Saved entries
---*---
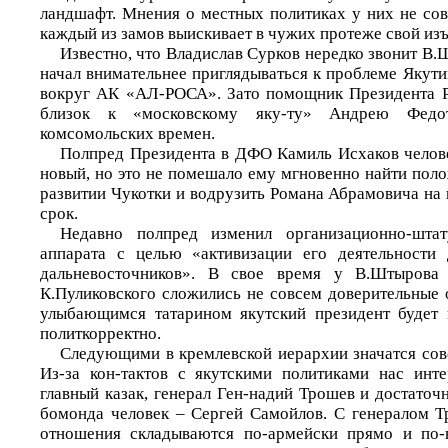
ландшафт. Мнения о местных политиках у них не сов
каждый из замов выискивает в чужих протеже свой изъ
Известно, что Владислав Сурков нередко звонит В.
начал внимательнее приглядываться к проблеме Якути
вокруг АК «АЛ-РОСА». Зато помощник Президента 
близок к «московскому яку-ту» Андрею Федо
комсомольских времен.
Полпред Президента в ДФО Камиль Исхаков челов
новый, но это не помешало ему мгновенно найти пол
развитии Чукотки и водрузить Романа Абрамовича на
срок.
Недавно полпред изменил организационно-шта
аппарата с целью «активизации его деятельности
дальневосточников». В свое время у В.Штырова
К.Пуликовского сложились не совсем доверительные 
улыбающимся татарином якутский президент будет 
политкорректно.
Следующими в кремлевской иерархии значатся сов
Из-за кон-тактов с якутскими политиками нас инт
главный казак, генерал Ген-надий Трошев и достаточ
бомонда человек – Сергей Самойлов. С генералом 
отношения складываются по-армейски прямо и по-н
---*---
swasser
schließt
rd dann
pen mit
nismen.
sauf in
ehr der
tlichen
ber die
---*---
- The problem:
Among the entries above, copy exactly only the lines starting with the one containing "улыбающимся татарином якутский" and going through the one containing "отношения складываются по-армейски", both ends included.

- Output:
улыбающимся татарином якутский президент будет 
политкорректно.
Следующими в кремлевской иерархии значатся сов
Из-за кон-тактов с якутскими политиками нас инт
главный казак, генерал Ген-надий Трошев и достаточ
бомонда человек – Сергей Самойлов. С генералом 
отношения складываются по-армейски прямо и по-н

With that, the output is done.